Journal of Psychophysiology ◽

10.1027/0269-8803/a000037 ◽

2010 ◽

Vol 24 (4) ◽

pp. 240-248 ◽

Cited By ~ 30

Author(s):

Xavier Noël ◽

Antoine Bechara ◽

Damien Brevers ◽

Paul Verbanck ◽

Salvatore Campanella

Keyword(s):

Alcohol Use ◽

Self Regulation ◽

Reactive System ◽

Negative Consequences ◽

Cognitive Changes ◽

Alcohol Cues ◽

Automatic Response ◽

Optimal Information ◽

Reflective Systems ◽

Reflective System

Like other addictions, alcoholism reflects the continuation of alcohol use despite negative consequences (e.g., an ulcer or family problems made worse by alcohol consumption). Recent cognitive theories suggest that optimal information processing related to the capacity to make decisions under uncertainty conditions is impaired either prior to the initiation of alcohol use, or it is related to the consequence of its repeated utilization.
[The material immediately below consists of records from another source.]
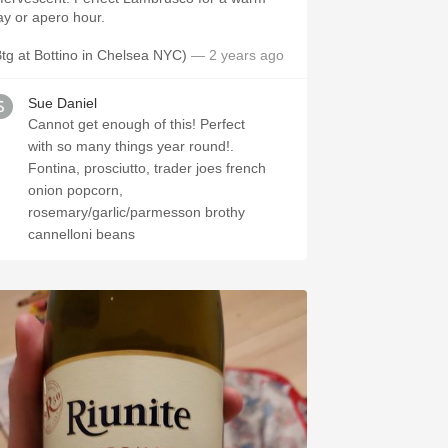
ay or apero hour.
Btg at Bottino in Chelsea NYC)
— 2 years ago
Sue Daniel
Cannot get enough of this! Perfect
with so many things year round!.
Fontina, prosciutto, trader joes french
onion popcorn,
rosemary/garlic/parmesson brothy
cannelloni beans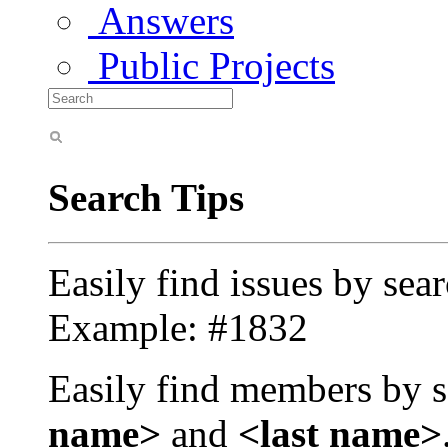
Answers
Public Projects
Search Tips
Easily find issues by sea
Example: #1832
Easily find members by s
name>
and
<last name>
In this paper, we suggest that alcoholism may be the product of an imbalance between two separate, but interacting, cognitive registers that contribute to decision making: a reactive/automatic attentional and memory system for signaling the presence of alcohol cues in the environment and for attributing to such cues pleasure and/or excitement; and a reflective/nonautomatic system for regulating the dominant reactive/automatic response. Hyperactivity within the reactive system can override the reflective system and brain/cognitive changes induced by ethanol could lead to the disruption of self-regulation. We finally develop the idea that different patterns of imbalance between reactive and reflective systems could lead to distinct patterns of clinical impulsivity involved in the vulnerability to, the development of, and the relapse into alcoholism.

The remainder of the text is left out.